Thus did Paul's epistles written in a Roman prison become literally "Winged messengers that can fly from east to west on embassies of love."
Released.
Certainty of what Paul did after his having been a prisoner in Rome for two years, ends with Luke's statement, that he "received all that came unto him, preaching the kingdom of God, and teaching those things which concern the Lord Jesus Christ with all confidence, no man forbidding him." It is believed, however, that he was finally given his liberty and that he preached in many lands, tradition saying that he even went to England. It is thought that it was during this missionary tour that he wrote his first letter to Timothy, who had been appointed to take care of the church at Ephesus, and also the one to Titus who was with the churches on the island of Crete.
Again Arrested.
About the year 64 A. D., however, he was again arrested and imprisoned in Rome. Only a year previous the Saints had been persecuted to death by the wicked Nero.
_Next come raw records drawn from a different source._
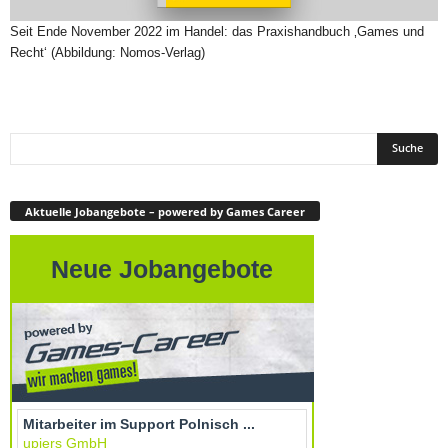
Seit Ende November 2022 im Handel: das Praxishandbuch ‚Games und
Recht‘ (Abbildung: Nomos-Verlag)
Aktuelle Jobangebote – powered by Games Career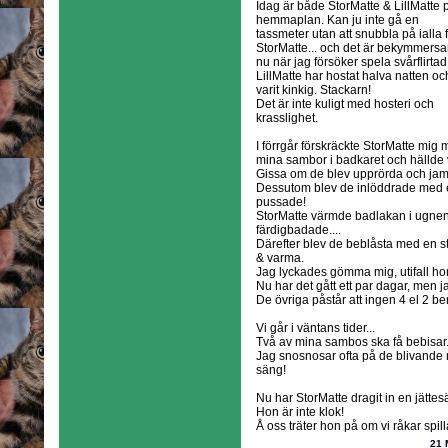
Idag är både StorMatte & LillMatte 
hemmaplan. Kan ju inte gå en
tassmeter utan att snubbla på ialla f
StorMatte... och det är bekymmers
nu när jag försöker spela svårflirtad
LillMatte har hostat halva natten oc
varit kinkig. Stackarn!
Det är inte kuligt med hosteri och
krasslighet.
I förrgår förskräckte StorMatte mig
mina sambor i badkaret och hällde 
Gissa om de blev upprörda och ja
Dessutom blev de inlöddrade med 
pussade!
StorMatte värmde badlakan i ugnen,
färdigbadade....
Därefter blev de beblåsta med en st
& varma.
Jag lyckades gömma mig, utifall hon
Nu har det gått ett par dagar, men
De övriga påstår att ingen 4 el 2 ben
Vi går i väntans tider...
Två av mina sambos ska få bebisar..
Jag snosnosar ofta på de blivande
säng!
Nu har StorMatte dragit in en jättes
Hon är inte klok!
Å oss träter hon på om vi råkar spill
21 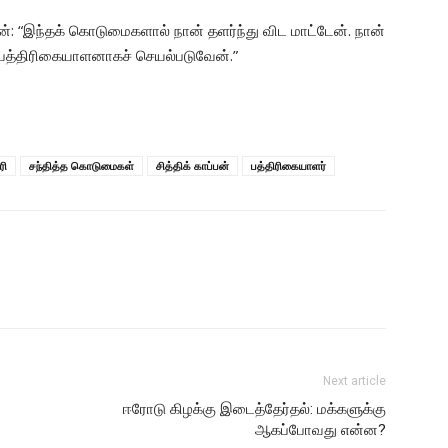
: “இந்தக் கொடுமைகளால் நான் தளர்ந்து விட மாட்டேன். நான்
ும் பத்திரிகையாளனாகச் செயல்படுவேன்.”
ரி
சந்தித்த கொடுமைகள்
சித்திக் காப்பன்
பத்திரிகையாளர்
Next article
ஈரோடு கிழக்கு இடைத்தேர்தல்: மக்களுக்கு
ஆகப்போவது என்ன?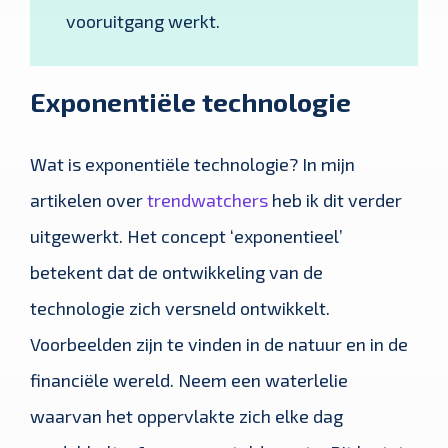
vooruitgang werkt.
Exponentiële technologie
Wat is exponentiële technologie? In mijn
artikelen over
trendwatchers
heb ik dit verder
uitgewerkt. Het concept ‘exponentieel’
betekent dat de ontwikkeling van de
technologie zich versneld ontwikkelt.
Voorbeelden zijn te vinden in de natuur en in de
financiële wereld. Neem een waterlelie
waarvan het oppervlakte zich elke dag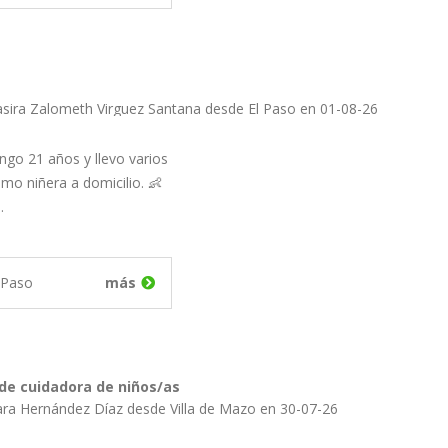
Publicado por Yasira Zalometh Virguez Santana desde El Paso en 01-08-26
engo 21 años y llevo varios
mo niñera a domicilio. 👶
…
 Paso
más
de cuidadora de niños/as
ara Hernández Díaz desde Villa de Mazo en 30-07-26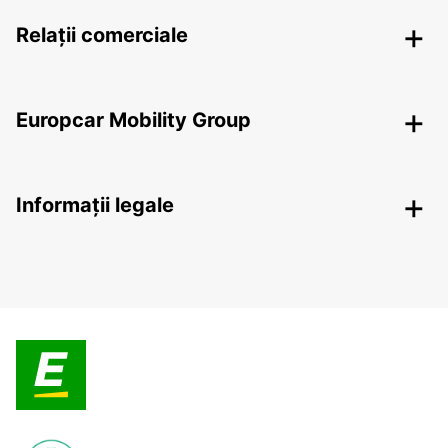
Relații comerciale
Europcar Mobility Group
Informații legale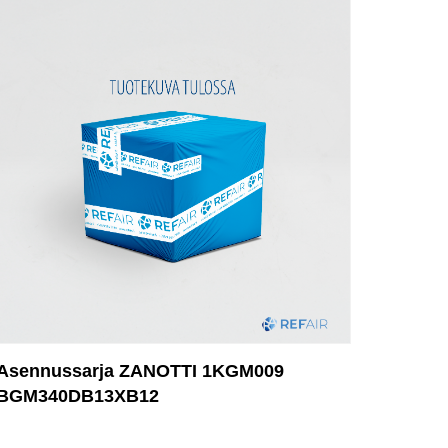
Asennussarja ZANOTTI 1KGM009
BGM340DB13XB12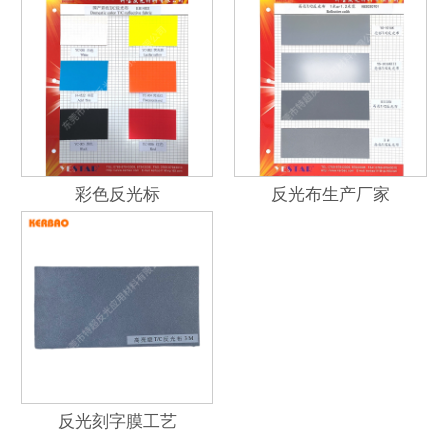
彩色反光标
反光布生产厂家
反光刻字膜工艺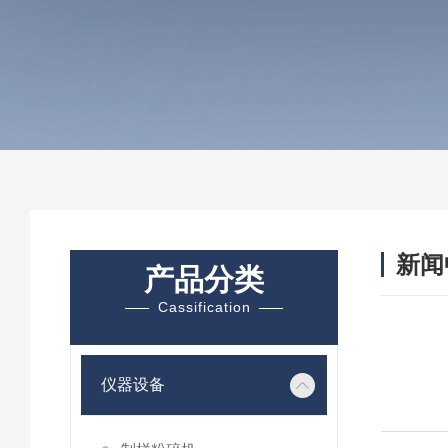
新闻
产品分类
Cassification
仪器设备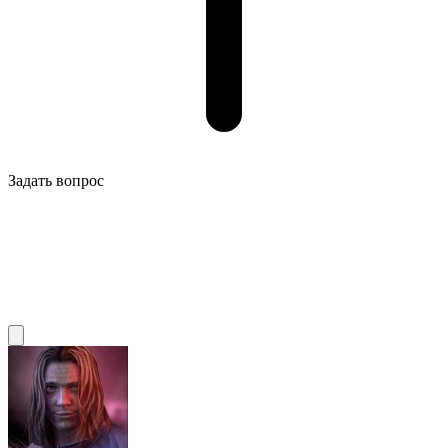
Задать вопрос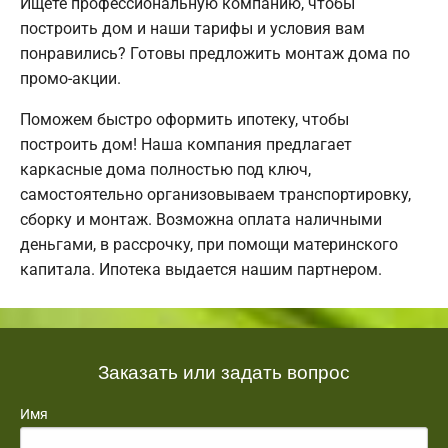
Ищете профессиональную компанию, чтобы
построить дом и наши тарифы и условия вам
понравились? Готовы предложить монтаж дома по
промо-акции.
Поможем быстро оформить ипотеку, чтобы
построить дом! Наша компания предлагает
каркасные дома полностью под ключ,
самостоятельно организовываем транспортировку,
сборку и монтаж. Возможна оплата наличными
деньгами, в рассрочку, при помощи материнского
капитала. Ипотека выдается нашим партнером.
Заказать или задать вопрос
Имя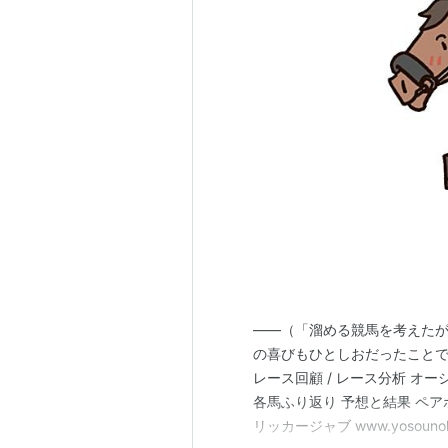
――（「溜める競馬を考えたが
の喜びもひとしおだったことでしょ
レース回顧 / レース分析 オーシ
各馬ふり返り 予想と結果 ペアポ
リッカージャブ www.yosounoho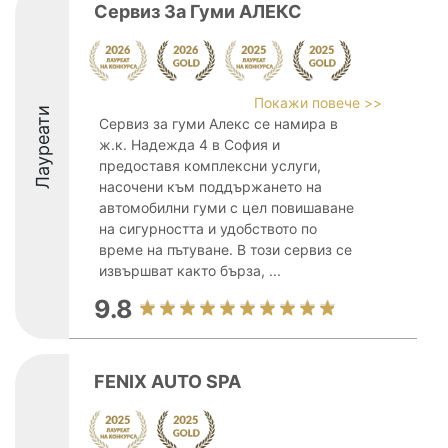
Сервиз За Гуми АЛЕКС
Покажи повече >>
Лауреати
Сервиз за гуми Алекс се намира в
ж.к. Надежда 4 в София и
предоставя комплексни услуги,
насочени към поддържането на
автомобилни гуми с цел повишаване
на сигурността и удобството по
време на пътуване. В този сервиз се
извършват както бърза, ...
9.8
FENIX AUTO SPA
They had been thrown into the Arena, devoured by wild beasts, burned to death as human torches, and martyred in other cruel ways.
Beheaded.
It was soon after the burning of Rome by this wicked emperor, that Paul, the most energetic of all missionaries, after thirty years of constant service in the ministry, was put to death by beheading. Just before the end came, he wrote to Timothy these beautiful and pathetic words:
"I am now ready to be offered, and the time of my departure is at hand. I have fought a good fight, I have finished my course, I have kept the faith; henceforth there is laid up for me a crown of righteousness, which the Lord, the righteous judge, shall give me at that day."'
As he bowed his head to receive the fatal stroke, we know that he could have said in very truth:
"I feel my immortality o'ersweep all pains, all tears, all time, all fears; and peal, like the eternal thunders of the deep, into my ears this truth—thou livest forever!"